TASK
Across the entries, how many lines have the string "Гватемала" in them? Reply with only a number.

RAW DATA

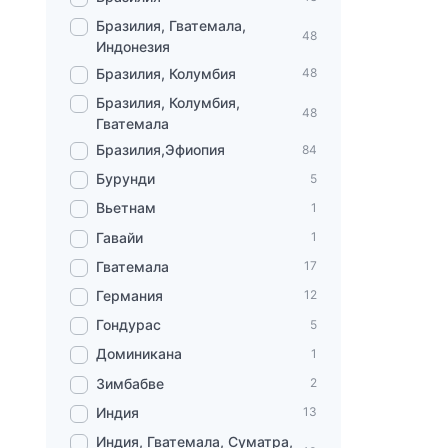
Бразилия, Гватемала,
48
Индонезия
Бразилия, Колумбия
48
Бразилия, Колумбия,
48
Гватемала
Бразилия,Эфиопия
84
Бурунди
5
Вьетнам
1
Гавайи
1
Гватемала
17
Германия
12
Гондурас
5
Доминикана
1
Зимбабве
2
Индия
13
Индия, Гватемала, Суматра,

RESULT FOR THIS TASK
4